▸ **WHAT TO DO**
If a line below falls between the line with "1994 Bankovní dům ČSOB" and the line with "guru yang sejahtera, pendidikan", or is one of those two, output it exactly; output nothing else and no pictures.
========================================================================
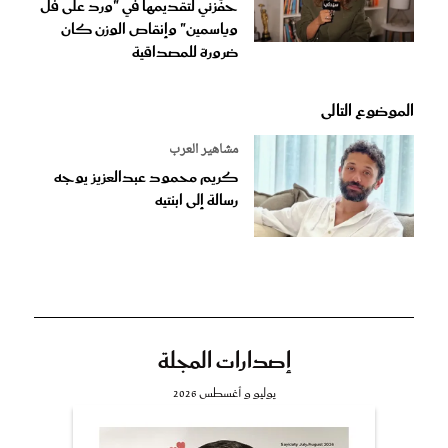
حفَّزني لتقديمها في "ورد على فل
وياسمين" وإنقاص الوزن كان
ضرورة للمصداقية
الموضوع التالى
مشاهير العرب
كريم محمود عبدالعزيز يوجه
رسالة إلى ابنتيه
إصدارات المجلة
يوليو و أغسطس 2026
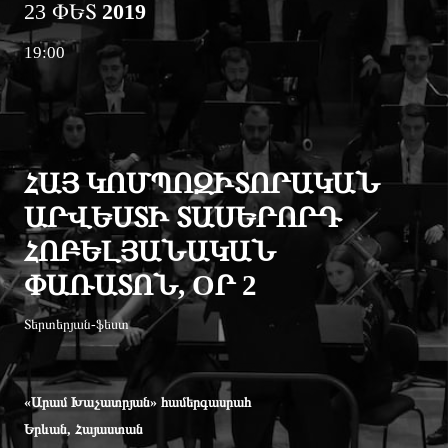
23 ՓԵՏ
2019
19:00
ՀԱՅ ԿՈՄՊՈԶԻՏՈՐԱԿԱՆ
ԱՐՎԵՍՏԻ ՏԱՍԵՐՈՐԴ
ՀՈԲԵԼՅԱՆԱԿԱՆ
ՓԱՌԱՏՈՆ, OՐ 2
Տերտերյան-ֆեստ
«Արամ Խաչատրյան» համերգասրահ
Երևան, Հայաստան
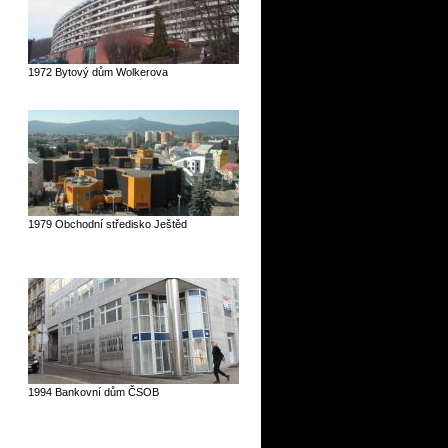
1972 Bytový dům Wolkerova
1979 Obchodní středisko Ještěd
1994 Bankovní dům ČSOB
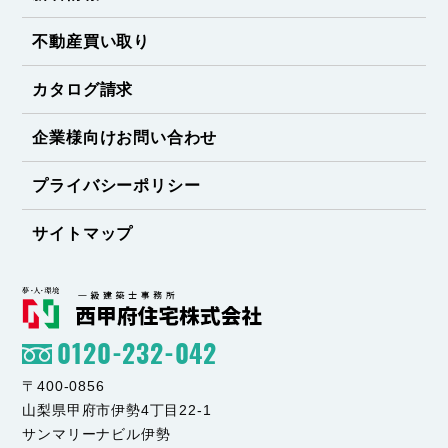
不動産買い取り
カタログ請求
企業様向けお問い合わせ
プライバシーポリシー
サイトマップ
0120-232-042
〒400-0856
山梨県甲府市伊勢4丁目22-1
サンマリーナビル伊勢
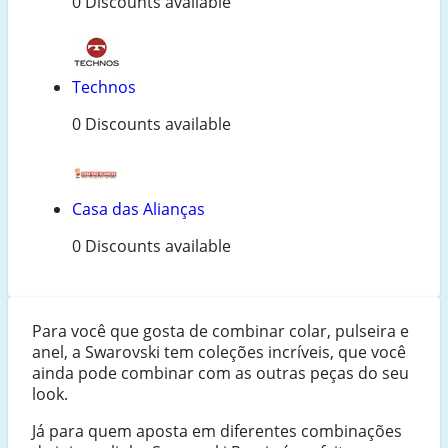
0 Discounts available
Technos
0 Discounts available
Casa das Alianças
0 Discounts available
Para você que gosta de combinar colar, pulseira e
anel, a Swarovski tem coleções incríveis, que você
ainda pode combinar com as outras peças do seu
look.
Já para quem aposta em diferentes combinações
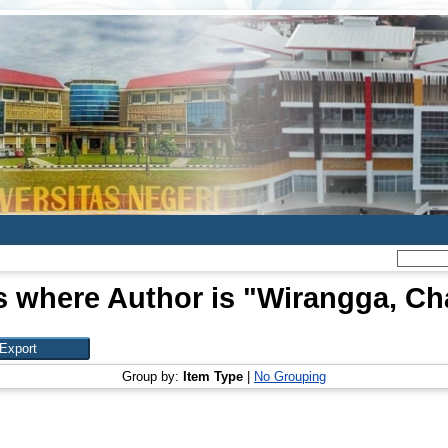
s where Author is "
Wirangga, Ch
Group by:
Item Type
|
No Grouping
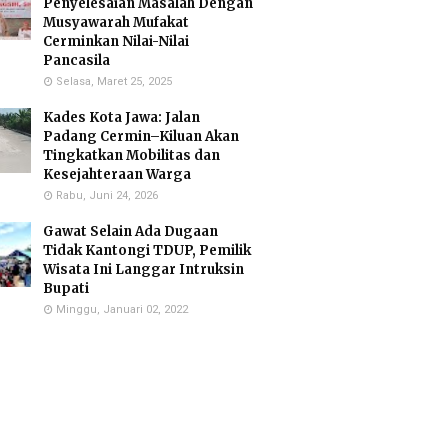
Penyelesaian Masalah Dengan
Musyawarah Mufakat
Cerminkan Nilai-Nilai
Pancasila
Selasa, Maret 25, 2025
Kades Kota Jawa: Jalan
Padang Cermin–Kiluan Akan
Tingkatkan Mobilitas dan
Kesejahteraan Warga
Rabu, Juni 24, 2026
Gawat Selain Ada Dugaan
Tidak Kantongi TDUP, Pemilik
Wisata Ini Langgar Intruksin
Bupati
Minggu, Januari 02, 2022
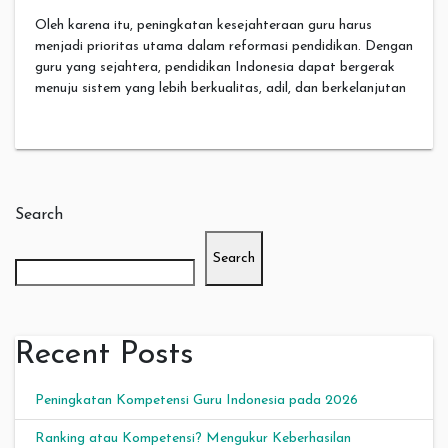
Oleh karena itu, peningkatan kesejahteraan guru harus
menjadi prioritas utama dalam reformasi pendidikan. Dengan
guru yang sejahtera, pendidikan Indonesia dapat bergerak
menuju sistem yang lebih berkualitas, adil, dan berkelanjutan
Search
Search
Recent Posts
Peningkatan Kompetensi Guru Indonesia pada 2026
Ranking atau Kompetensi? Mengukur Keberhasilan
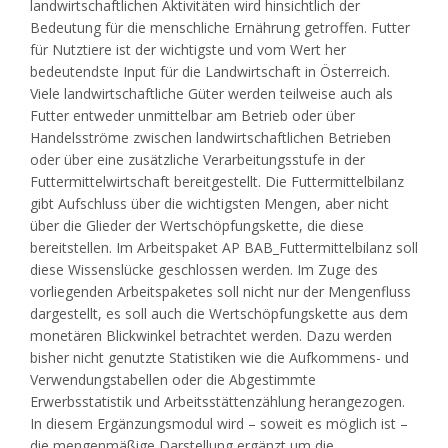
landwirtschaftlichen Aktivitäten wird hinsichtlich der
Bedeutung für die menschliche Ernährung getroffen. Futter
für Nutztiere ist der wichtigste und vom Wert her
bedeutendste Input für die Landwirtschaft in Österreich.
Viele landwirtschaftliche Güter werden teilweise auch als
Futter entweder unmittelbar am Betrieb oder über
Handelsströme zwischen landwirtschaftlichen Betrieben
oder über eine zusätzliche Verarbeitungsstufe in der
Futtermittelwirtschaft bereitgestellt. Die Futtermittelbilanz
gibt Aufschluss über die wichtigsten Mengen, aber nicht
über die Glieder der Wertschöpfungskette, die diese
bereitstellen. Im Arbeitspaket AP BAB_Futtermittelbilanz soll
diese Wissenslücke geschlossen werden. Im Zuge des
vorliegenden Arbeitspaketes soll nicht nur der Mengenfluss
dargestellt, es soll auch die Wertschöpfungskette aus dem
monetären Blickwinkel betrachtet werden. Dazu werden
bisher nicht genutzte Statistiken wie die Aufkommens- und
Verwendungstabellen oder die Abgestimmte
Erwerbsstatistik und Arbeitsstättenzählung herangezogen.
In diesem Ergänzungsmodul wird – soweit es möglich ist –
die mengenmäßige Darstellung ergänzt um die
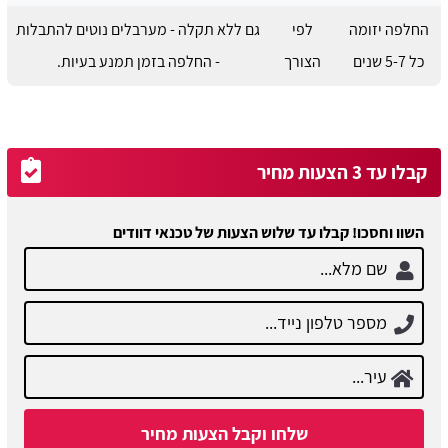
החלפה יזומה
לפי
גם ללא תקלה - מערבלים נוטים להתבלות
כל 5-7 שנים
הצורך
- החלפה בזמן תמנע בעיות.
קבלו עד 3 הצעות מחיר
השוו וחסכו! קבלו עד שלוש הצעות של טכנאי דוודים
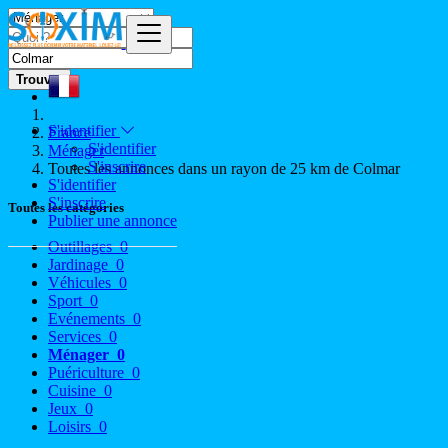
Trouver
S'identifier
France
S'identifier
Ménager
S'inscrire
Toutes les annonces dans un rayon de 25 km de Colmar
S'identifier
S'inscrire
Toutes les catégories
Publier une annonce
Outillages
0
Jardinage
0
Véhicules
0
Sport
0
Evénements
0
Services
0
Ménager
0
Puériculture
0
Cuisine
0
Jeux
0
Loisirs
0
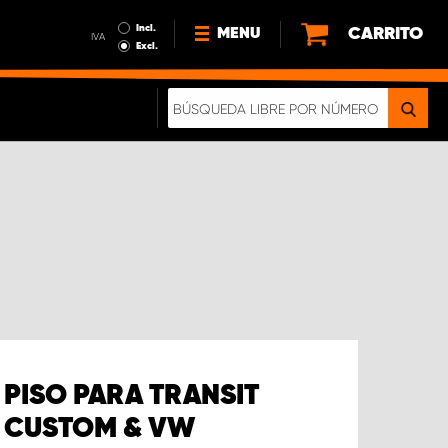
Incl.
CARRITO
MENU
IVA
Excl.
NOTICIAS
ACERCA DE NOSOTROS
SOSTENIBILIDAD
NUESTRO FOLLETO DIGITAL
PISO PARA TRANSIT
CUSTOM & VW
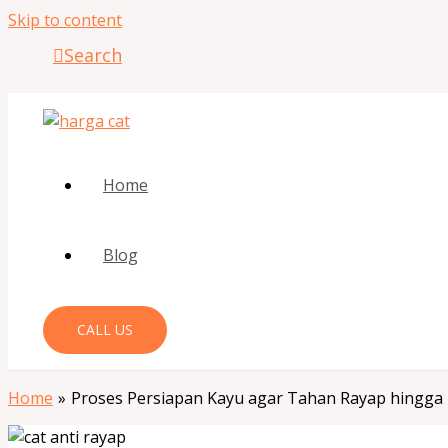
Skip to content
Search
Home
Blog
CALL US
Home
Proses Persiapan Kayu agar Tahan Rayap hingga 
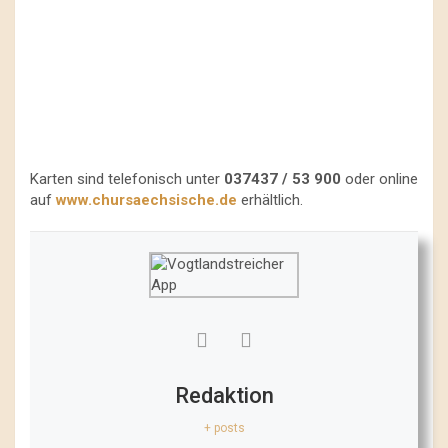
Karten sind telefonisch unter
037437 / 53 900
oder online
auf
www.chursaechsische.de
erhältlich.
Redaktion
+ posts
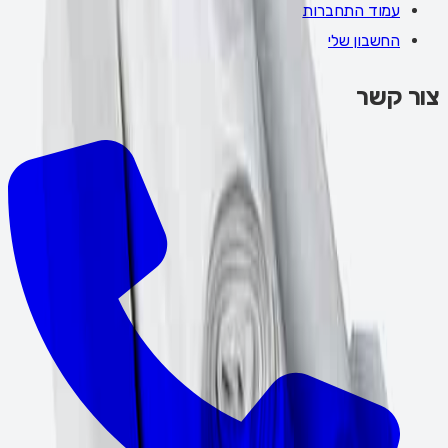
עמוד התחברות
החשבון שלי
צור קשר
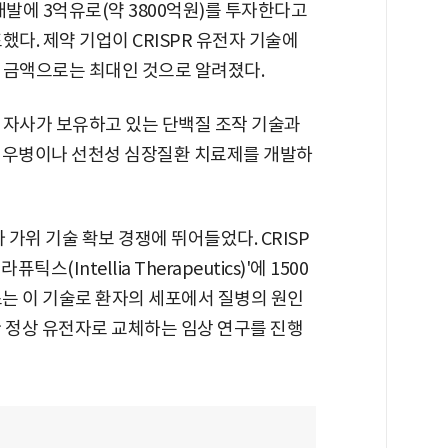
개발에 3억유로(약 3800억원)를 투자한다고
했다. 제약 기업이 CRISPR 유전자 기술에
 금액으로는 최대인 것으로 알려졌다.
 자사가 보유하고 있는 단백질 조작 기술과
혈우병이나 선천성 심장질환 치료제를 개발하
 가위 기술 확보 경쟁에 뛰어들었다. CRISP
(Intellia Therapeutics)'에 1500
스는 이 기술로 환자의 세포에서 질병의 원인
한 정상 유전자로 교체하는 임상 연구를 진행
========================================================================
▸ **FINISHED TASK**
1994 Bankovní dům ČSOB
不動産買い取り
カタログ請求
企業様向けお問い合わせ
プライバシーポリシー
サイトマップ
0120-232-042
〒400-0856
山梨県甲府市伊勢4丁目22-1
サンマリーナビル伊勢
0 Discounts available
Technos
0 Discounts available
Casa das Alianças
0 Discounts available
Para você que gosta de combinar colar, pulseira e
anel, a Swarovski tem coleções incríveis, que você
ainda pode combinar com as outras peças do seu
look.
Já para quem aposta em diferentes combinações
s where Author is "
Wirangga, Ch
Group by:
Item Type
|
No Grouping
Penyelesaian Masalah Dengan
Musyawarah Mufakat
Cerminkan Nilai-Nilai
Pancasila
Selasa, Maret 25, 2025
Kades Kota Jawa: Jalan
Padang Cermin–Kiluan Akan
Tingkatkan Mobilitas dan
Kesejahteraan Warga
Rabu, Juni 24, 2026
Gawat Selain Ada Dugaan
Tidak Kantongi TDUP, Pemilik
Wisata Ini Langgar Intruksin
Bupati
Minggu, Januari 02, 2022
Oleh karena itu, peningkatan kesejahteraan guru harus
menjadi prioritas utama dalam reformasi pendidikan. Dengan
guru yang sejahtera, pendidikan Indonesia dapat bergerak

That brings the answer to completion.